Kadına yönelik şiddet artık tahammül edemediğimiz sınırlara gelmiş. Her gün haberde, gazetelerde, televizyonlarda kadın cinayetlerini görmekten tüylerimiz diken diken oluyor. Öfkemizin de arttığı isyanımızın da arttığı bir süreci yaşıyoruz. İsyanımızın da mücadelemizin de öncesi var. Kadın cinayetleri de aslında yeni değil. Ama biz şimdi Kadınlar Birlikte Güçlü olarak kampanya örgütlüyoruz. “Kadın cinayetlerini acil önle” sloganıyla kampanyayı örgütlüyoruz. Bu kampanyanın ilk takvim süreci 25 Kasıma kadar sürecek. Bu kampanya elbette ki 25 Kasım’da bitmeyecek. Sonrasında da devam edecek. Ancak şimdi kampanyamızın süresini 25 Kasım’a kadar belirledik. En son Kadıköy’de 100 tane kadının katledilen 100 kadının hikayelerini okuduğu bir eylem yaptık. O eylemde kadınların hikayeleriyle birlikte ‘ne olsaydı da bu cinayet önlenebilirdi’ denildi. İlk eylemimizi gerçekleştirdik. Bundan sonra da 25 Kasım’a kadar her gün bulunduğumuz her yerde, evde, işte sokakta, neredeyse saat 20.00’da kadın cinayetlerine karşı ses çıkaracağız. İki haftada bir eylemlerimizi olacak. Sadece İstanbul değil, Mersin, Antakya, Kocaeli gibi yerlerden kadınlar ses çıkaracak. Sendikalar ve yerel yönetimlerle görüşmelerimiz olacak. Bu cinayetlere karşı ne yapabiliriz, nasıl önlem alabiliriz, bununla ilgili çeşitli çağrılarımız olacak.

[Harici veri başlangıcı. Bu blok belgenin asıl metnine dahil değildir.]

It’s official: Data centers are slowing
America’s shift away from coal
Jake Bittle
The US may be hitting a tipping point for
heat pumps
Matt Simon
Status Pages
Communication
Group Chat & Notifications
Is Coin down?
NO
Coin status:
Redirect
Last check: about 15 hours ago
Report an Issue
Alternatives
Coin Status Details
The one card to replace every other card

*Kampanya neden 25 Kasım’a kadar sürecek?
25 Kasım biliyorsunuz Kadına Yönelik Uluslararası Şiddetle Mücadele Günü. O yüzden de takvimsel olarak o gün biz kadınlar için önemli. Zaten 25 Kasım’ı da bizler örgütleyeceğiz. O gün şiddete karşı, ‘kadın cinayetlerini acil önle’ diyerek sokağa çıkacağız. Mücadele günü, sesimizi daha çok çıkardığımız sokakta olduğumuz yan yana gelebildiğimiz bir gün. Bütün kadınları 25 Kasım’da sokağa çağıran oraya da davet eden bir gün. Nerede olursa olsun, şiddete karşı sesini çıkartabildiği bir gün. O gün bizler için önemli bir gün. Bir mücadele tarihi de var. Türkiye de yıllardır bizim sokakta olduğumuz, çığlığımızın bir nebze de olsa biraz daha fazla çıktığı bir gün.

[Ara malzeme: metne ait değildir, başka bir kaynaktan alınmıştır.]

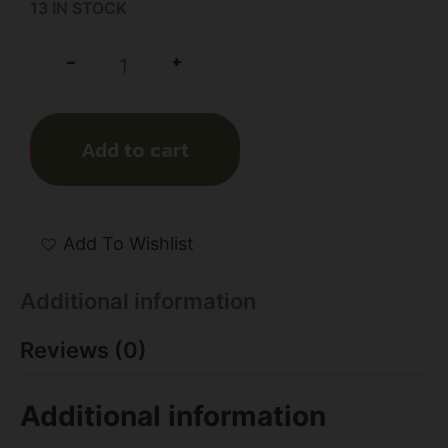
13 IN STOCK
+
-
Add to cart
Add To Wishlist
Additional information
Reviews (0)
Additional information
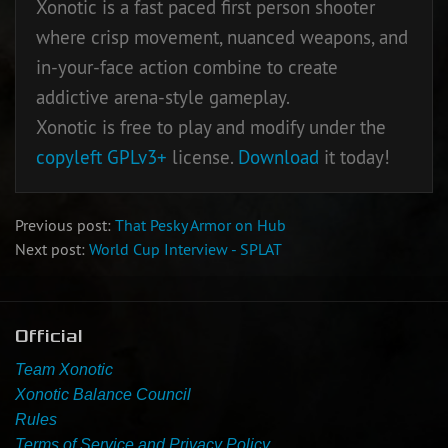
Xonotic is a fast paced first person shooter
where crisp movement, nuanced weapons, and
Newbie Guide
in-your-face action combine to create
addictive arena-style gameplay.
Xonotic is free to play and modify under the
copyleft
GPLv3+
license.
Download
it today!
Previous post:
That Pesky Armor on Hub
Next post:
World Cup Interview - SPLAT
Official
Team Xonotic
Xonotic Balance Council
Rules
Terms of Service and Privacy Policy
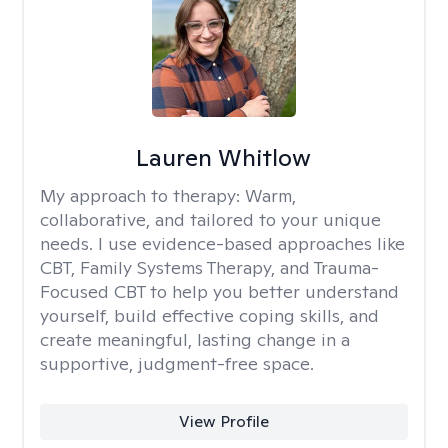
Lauren Whitlow
My approach to therapy:
Warm,
collaborative, and tailored to your unique
needs. I use evidence-based approaches like
CBT, Family Systems Therapy, and Trauma-
Focused CBT to help you better understand
yourself, build effective coping skills, and
create meaningful, lasting change in a
supportive, judgment-free space.
View Profile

*Kampanya için bir çağrınız var mı?
“25 Kasım’a kadar her gün bütün kadınları erkek şiddetine karşı 20.00’da bulundukları yerlerde küçük de olsa ses çıkarsınlar. Bu sese ses olmalarını, ortak olmalarını, mücadele etmelerini istiyoruz. Çıkardıkları sesi çoğaltmaları, her gün bunu yapmalarını istiyoruz.”

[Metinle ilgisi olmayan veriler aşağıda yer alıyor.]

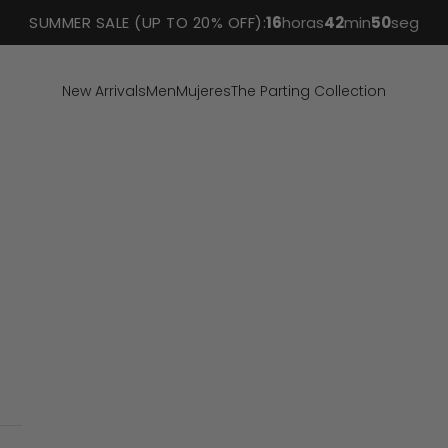
SUMMER SALE (UP TO 20% OFF):
16
horas
42
min
49
seg
New Arrivals
Men
Mujeres
The Parting Collection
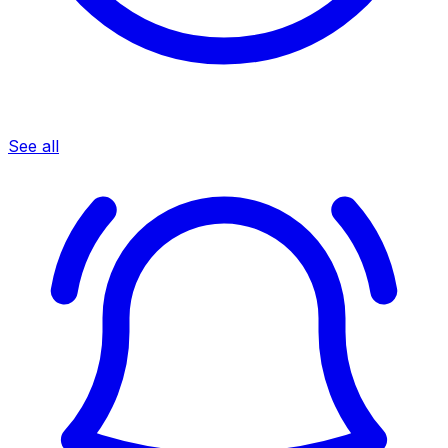
See all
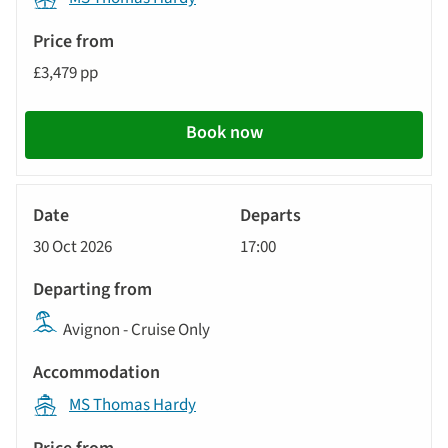
£3,479 pp
Book now
River
Cruise
30 Oct 2026
17:00
Avignon - Cruise Only
MS Thomas Hardy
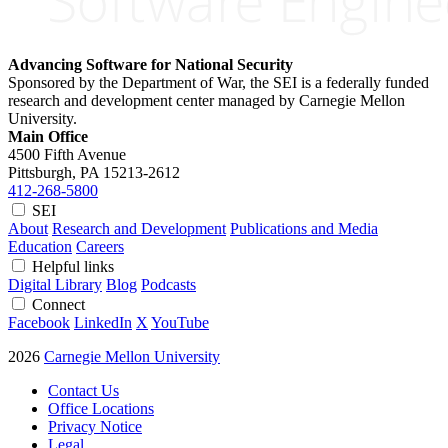
Advancing Software for National Security
Sponsored by the Department of War, the SEI is a federally funded
research and development center managed by Carnegie Mellon
University.
Main Office
4500 Fifth Avenue
Pittsburgh, PA
15213-2612
412-268-5800
SEI
About
Research and Development
Publications and Media
Education
Careers
Helpful links
Digital Library
Blog
Podcasts
Connect
Facebook
LinkedIn
X
YouTube
2026
Carnegie Mellon University
Contact Us
Office Locations
Privacy Notice
Legal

25 Kasım’a kadar her gün bütün kadınları erkek şiddetine karşı 20.00’da bulundukları yerlerde küçük de olsa ses çıkarsınlar. Bu sese ses olmalarını, ortak olmalarını, mücadele etmelerini istiyoruz. Çıkardıkları sesi çoğaltmaları, her gün bunu yapmalarını istiyoruz. 25 Kasım’da da her sene olduğu gibi bu sene Taksim’de olacağız. Bütün kadınları 25 Kasım’da alanlara davet ediyoruz.